Alt.net Coding Breakfast – June 2013 Edition

Two weeks ago on Wednesday morning, I went to the latest edition of Alt.Net Coding Breakfast, hosted by Damien Thouvenin of CLT Services. It was my first time there, and I was very pleased with it. The principle is quite simple: several .Net coders meet in the morning, and practice their skills by attempting a Coding Kata during an hour. We then review together what was done, what went well and what went wrong. It is an exercise that I find very useful (and fun), that I usually do during Arolla’s Code Jam on Thursdays. This coding breakfast’s main advantage is to meet with other .Net practitioners (as usually the Java guys are predominant) and that might be the only place in Paris where you can see several people coding in F#. That was also true last month, as you can see on Robert Pickering’s blog.

This month, the kata was about printing user-supplied pictures:

  • of any size (in pixels),
  • in a given format (10×13 cm, 11×13 cm, 13x15cm, 15×18 cm, 18×24 cm…)
  • with a given filling mode (“full-paper” or “full-image”)

The printer always prints at 300 dots-per-inch, so the images must be resized in order to fit in the available printing space.
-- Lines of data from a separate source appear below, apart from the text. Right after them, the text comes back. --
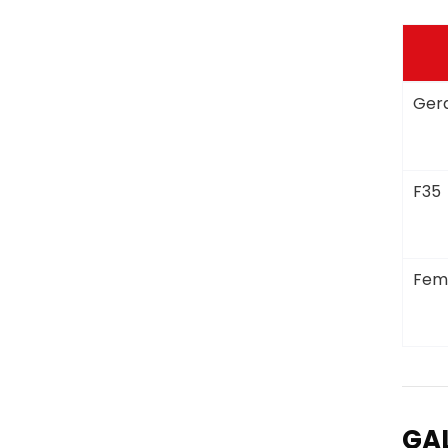
Gera
F35
Fem
GA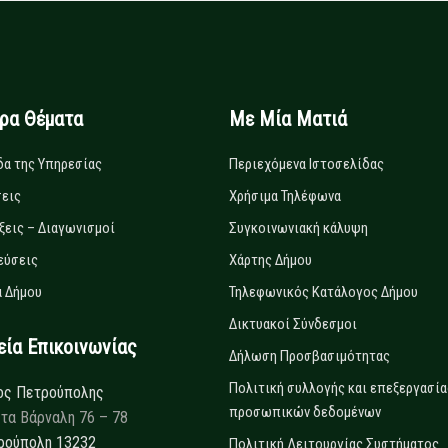
ιρα Θέματα
Με Μία Ματιά
δα της Υπηρεσίας
Περιεχόμενα Ιστοσελίδας
εις
Χρήσιμα Τηλέφωνα
ξεις – Διαγωνισμοί
Συγκοινωνιακή κάλυψη
εύσεις
Χάρτης Δήμου
 Δήμου
Τηλεφωνικός Κατάλογος Δήμου
Δικτυακοί Σύνδεσμοι
α Επικοινωνίας
Δήλωση Προσβασιμότητας
Πολιτική συλλογής και επεξεργασία
ος Πετρούπολης
προσωπικών δεδομένων
τα Βάρναλη 76 – 78
ρούπολη 13232
Πολιτική Λειτουργίας Συστήματος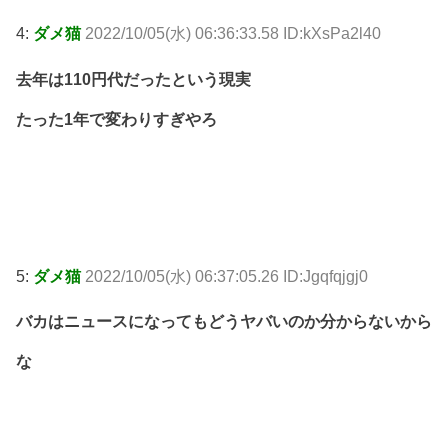
4:
ダメ猫
2022/10/05(水) 06:36:33.58 ID:kXsPa2l40
去年は110円代だったという現実
たった1年で変わりすぎやろ
5:
ダメ猫
2022/10/05(水) 06:37:05.26 ID:Jgqfqjgj0
バカはニュースになってもどうヤバいのか分からないから
な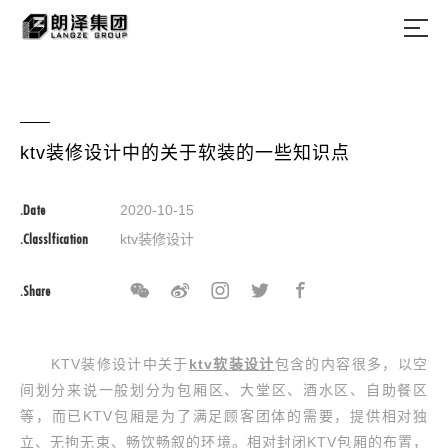
ktv装修设计中的关于软装的一些知识点
.Date
2020-10-15
.Classlfication
ktv装修设计
.Share
KTV装修设计中关于
ktv软装设计
包含的内容很多，以空
间划分来说一般划分为包厢区、大堂区、酒水区、自助餐区
等，而已KTV包厢是为了满足顾客团体的需要，提供相对独
立、无拘无束、畅饮畅叙的环境。相对封闭KTV包厢的布置，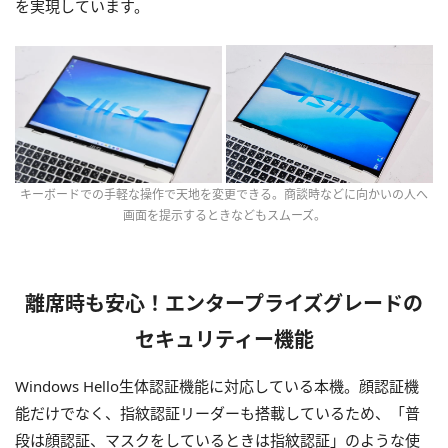
を実現しています。
キーボードでの手軽な操作で天地を変更できる。商談時などに向かいの人へ
画面を提示するときなどもスムーズ。
離席時も安心！エンタープライズグレードの
セキュリティー機能
Windows Hello生体認証機能に対応している本機。顔認証機
能だけでなく、指紋認証リーダーも搭載しているため、「普
段は顔認証、マスクをしているときは指紋認証」のような使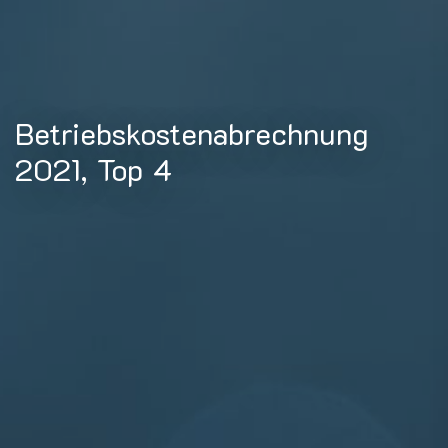
Betriebskostenabrechnung
2021, Top 4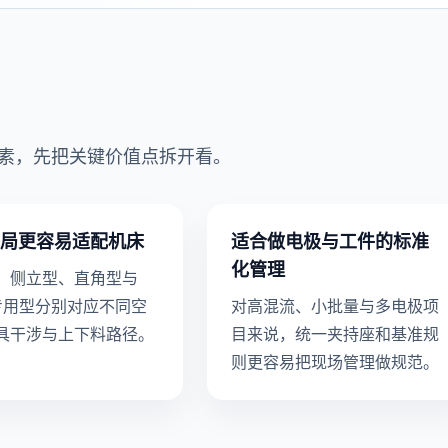
素，先把关键价值点拆开看。
局更容易适配机床
适合做电极与工件的标准
化管理
、侧立型、直角型与
 专用型分别对应不同空
对高混流、小批量与多电极项
具干涉与上下料路径。
目来说，统一夹持座和基准规
则更容易把现场管理做规范。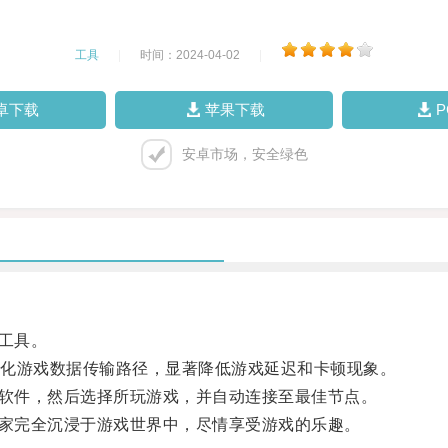
工具
|
时间：2024-04-02
|
卓下载
苹果下载
安卓市场，安全绿色
工具。
化游戏数据传输路径，显著降低游戏延迟和卡顿现象。
软件，然后选择所玩游戏，并自动连接至最佳节点。
家完全沉浸于游戏世界中，尽情享受游戏的乐趣。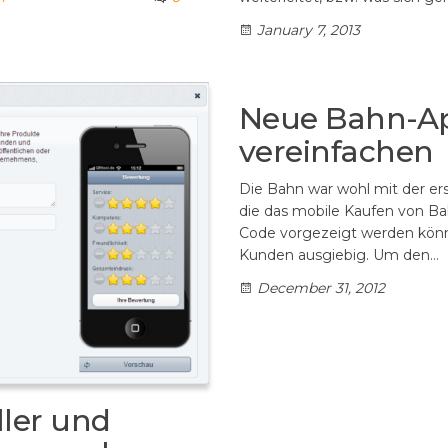
January 7, 2013
Neue Bahn-App
vereinfachen
Die Bahn war wohl mit der e
die das mobile Kaufen von Ba
Code vorgezeigt werden könne
Kunden ausgiebig. Um den…
December 31, 2012
ler und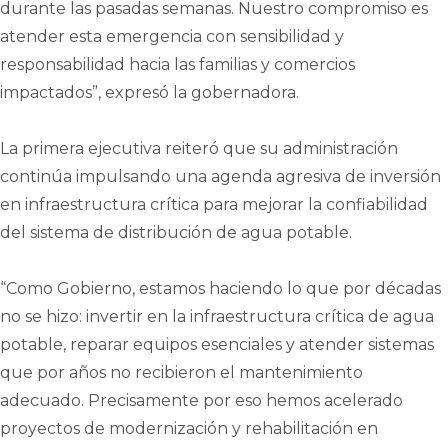
durante las pasadas semanas. Nuestro compromiso es
atender esta emergencia con sensibilidad y
responsabilidad hacia las familias y comercios
impactados”, expresó la gobernadora.
La primera ejecutiva reiteró que su administración
continúa impulsando una agenda agresiva de inversión
en infraestructura crítica para mejorar la confiabilidad
del sistema de distribución de agua potable.
“Como Gobierno, estamos haciendo lo que por décadas
no se hizo: invertir en la infraestructura crítica de agua
potable, reparar equipos esenciales y atender sistemas
que por años no recibieron el mantenimiento
adecuado. Precisamente por eso hemos acelerado
proyectos de modernización y rehabilitación en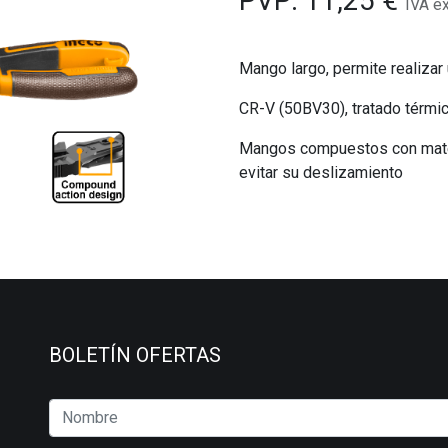
PVP:
11,25
€
IVA e
Mango largo, permite realiza
CR-V (50BV30), tratado térm
Mangos compuestos con mater
evitar su deslizamiento
BOLETÍN OFERTAS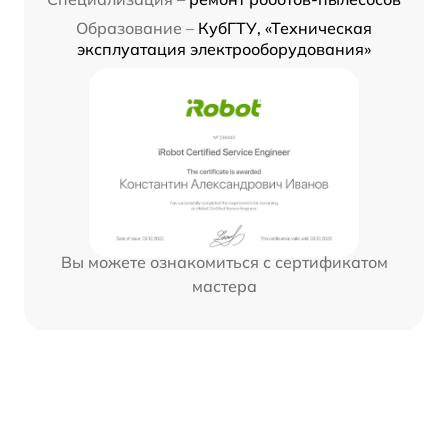
Образование –
КубГТУ, «Техническая
эксплуатация электрооборудования»
Вы можете ознакомиться с сертификатом
мастера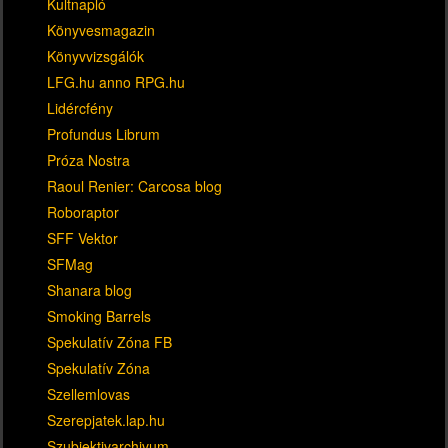
Kultnapló
Könyvesmagazin
Könyvvizsgálók
LFG.hu anno RPG.hu
Lidércfény
Profundus Librum
Próza Nostra
Raoul Renier: Carcosa blog
Roboraptor
SFF Vektor
SFMag
Shanara blog
Smoking Barrels
Spekulatív Zóna FB
Spekulatív Zóna
Szellemlovas
Szerepjatek.lap.hu
Szubjektivarchivum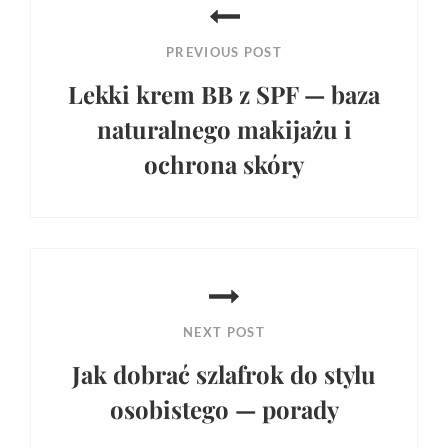
wpisu
PREVIOUS POST
Lekki krem BB z SPF — baza
naturalnego makijażu i
ochrona skóry
Previous
Post
NEXT POST
Jak dobrać szlafrok do stylu
osobistego — porady
Next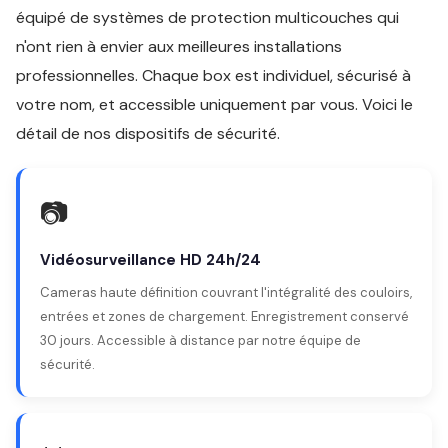
équipé de systèmes de protection multicouches qui
n'ont rien à envier aux meilleures installations
professionnelles. Chaque box est individuel, sécurisé à
votre nom, et accessible uniquement par vous. Voici le
détail de nos dispositifs de sécurité.
📷
Vidéosurveillance HD 24h/24
Cameras haute définition couvrant l'intégralité des couloirs,
entrées et zones de chargement. Enregistrement conservé
30 jours. Accessible à distance par notre équipe de
sécurité.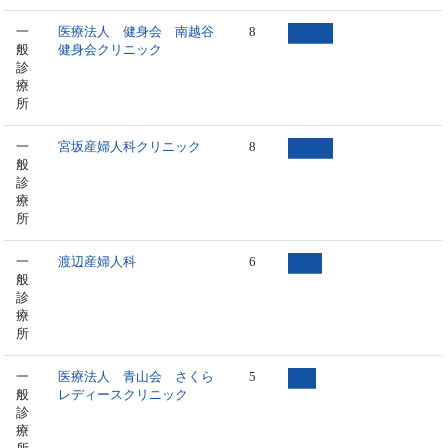
一
医療法人 健身会 南越谷
8
般
健身会クリニック
診
療
所
一
宮坂産婦人科クリニック
8
般
診
療
所
一
渡辺産婦人科
6
般
診
療
所
一
医療法人 青山会 さくら
5
般
レディースクリニック
診
療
The expected output data, needed for printing the images, would be:

  • the output printer (13 cm width or 18 cm width printer),
  • the rotation applied to the picture (0° or 90°, the direction doesn’t matter),
  • the expansion/reduction ratio to apply to the picture,
  • the position where the picture must be drawn.

The kata’s description also involved some drawings in order to explain the meaning of the filling modes. There was, for instance, a picture of Winston Churchill. Unfortunately, there was not a single kitten picture. I fixed this, in order to provide samples illustrating the two filling modes.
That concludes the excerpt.